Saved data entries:
________
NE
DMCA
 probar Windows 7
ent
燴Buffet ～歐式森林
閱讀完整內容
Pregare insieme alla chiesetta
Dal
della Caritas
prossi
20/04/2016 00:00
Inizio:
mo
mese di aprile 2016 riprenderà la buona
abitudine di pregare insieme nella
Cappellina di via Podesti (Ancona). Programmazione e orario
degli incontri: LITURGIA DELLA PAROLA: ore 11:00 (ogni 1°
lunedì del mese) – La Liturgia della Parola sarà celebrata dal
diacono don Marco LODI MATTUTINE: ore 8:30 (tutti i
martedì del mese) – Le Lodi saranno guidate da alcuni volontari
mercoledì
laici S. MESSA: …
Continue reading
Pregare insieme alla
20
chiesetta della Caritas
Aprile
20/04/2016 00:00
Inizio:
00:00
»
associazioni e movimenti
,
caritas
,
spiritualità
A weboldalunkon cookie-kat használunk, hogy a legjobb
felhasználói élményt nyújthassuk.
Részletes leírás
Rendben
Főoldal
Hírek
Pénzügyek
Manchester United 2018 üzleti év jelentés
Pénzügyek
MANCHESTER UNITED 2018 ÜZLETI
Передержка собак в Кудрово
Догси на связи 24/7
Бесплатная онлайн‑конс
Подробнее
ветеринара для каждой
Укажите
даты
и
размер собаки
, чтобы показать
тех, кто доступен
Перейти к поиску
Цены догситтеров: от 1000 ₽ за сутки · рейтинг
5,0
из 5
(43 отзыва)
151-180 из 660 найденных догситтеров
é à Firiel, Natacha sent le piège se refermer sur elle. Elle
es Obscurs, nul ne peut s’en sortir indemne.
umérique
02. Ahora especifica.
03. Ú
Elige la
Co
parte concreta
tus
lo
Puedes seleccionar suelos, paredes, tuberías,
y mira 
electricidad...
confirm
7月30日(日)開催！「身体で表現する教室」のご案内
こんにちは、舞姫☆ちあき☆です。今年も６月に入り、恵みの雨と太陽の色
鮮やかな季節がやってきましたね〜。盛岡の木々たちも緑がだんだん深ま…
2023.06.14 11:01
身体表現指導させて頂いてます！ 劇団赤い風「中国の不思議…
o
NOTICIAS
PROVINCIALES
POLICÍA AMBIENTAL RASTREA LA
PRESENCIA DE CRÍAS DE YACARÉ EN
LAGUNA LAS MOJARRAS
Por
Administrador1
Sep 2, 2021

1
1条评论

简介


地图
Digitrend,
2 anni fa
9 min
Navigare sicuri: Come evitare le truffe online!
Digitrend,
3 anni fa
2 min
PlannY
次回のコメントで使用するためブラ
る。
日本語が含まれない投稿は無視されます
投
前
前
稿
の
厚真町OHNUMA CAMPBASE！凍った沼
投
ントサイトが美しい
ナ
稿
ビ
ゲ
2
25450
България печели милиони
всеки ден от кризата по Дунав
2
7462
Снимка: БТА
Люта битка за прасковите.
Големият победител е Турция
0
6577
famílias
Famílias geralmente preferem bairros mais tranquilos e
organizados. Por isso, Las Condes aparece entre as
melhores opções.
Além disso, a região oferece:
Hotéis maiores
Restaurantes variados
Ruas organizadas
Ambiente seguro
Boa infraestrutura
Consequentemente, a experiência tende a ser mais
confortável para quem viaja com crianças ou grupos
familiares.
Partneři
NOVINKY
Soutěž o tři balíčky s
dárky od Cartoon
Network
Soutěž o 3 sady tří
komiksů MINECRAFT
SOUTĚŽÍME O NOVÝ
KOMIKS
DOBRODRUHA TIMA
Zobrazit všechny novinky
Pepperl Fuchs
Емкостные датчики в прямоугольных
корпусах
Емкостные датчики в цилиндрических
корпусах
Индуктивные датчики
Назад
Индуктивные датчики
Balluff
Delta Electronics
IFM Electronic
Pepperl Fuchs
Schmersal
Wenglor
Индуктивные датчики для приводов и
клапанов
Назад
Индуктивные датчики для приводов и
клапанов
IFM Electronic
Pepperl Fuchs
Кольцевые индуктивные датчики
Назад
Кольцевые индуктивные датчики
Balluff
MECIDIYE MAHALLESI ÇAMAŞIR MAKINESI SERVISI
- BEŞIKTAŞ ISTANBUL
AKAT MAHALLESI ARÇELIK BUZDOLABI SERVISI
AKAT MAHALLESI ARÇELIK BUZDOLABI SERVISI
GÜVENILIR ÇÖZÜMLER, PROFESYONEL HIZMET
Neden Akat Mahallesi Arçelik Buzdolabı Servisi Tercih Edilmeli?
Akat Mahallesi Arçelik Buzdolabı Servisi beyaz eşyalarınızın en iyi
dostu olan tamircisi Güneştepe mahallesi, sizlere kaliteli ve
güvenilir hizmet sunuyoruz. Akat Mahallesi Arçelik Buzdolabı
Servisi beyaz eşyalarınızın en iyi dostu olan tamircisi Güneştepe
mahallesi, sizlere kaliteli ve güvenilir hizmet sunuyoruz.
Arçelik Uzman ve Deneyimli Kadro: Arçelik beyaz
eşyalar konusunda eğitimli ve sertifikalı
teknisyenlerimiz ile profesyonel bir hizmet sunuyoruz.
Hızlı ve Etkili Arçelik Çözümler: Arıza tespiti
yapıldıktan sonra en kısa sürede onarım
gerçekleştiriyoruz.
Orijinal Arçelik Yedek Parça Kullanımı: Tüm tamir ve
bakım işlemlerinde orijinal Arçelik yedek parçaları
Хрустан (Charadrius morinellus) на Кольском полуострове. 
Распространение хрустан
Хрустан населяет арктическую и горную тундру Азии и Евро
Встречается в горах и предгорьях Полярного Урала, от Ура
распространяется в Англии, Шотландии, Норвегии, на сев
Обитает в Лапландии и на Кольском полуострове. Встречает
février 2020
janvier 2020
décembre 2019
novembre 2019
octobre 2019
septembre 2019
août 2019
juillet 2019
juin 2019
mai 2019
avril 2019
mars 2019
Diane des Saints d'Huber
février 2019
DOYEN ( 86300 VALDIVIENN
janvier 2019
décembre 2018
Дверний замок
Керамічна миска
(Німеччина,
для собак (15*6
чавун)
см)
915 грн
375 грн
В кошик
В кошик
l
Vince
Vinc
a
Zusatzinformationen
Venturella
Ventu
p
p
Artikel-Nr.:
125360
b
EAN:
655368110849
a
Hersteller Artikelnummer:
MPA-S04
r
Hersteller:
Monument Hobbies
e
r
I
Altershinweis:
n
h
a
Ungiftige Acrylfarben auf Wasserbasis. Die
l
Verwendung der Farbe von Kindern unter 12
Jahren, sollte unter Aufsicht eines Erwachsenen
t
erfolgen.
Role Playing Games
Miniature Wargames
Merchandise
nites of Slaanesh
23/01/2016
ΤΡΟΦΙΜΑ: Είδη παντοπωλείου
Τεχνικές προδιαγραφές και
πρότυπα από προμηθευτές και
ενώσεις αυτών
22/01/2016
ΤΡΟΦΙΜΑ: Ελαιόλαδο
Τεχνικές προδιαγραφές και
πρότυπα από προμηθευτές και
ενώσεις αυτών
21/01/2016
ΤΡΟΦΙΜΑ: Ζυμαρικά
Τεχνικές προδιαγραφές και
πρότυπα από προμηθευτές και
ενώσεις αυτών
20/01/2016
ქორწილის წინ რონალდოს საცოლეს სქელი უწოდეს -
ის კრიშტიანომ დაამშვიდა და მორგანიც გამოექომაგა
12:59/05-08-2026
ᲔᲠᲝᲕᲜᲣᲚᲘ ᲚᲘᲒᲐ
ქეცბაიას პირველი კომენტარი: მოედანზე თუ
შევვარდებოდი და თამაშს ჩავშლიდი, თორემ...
________
_Problem to solve:_
Look for the string "Güneştepe" in the entries above. Copy every line that has it.

_Output of the task:_
dostu olan tamircisi Güneştepe mahallesi, sizlere kaliteli ve
Servisi beyaz eşyalarınızın en iyi dostu olan tamircisi Güneştepe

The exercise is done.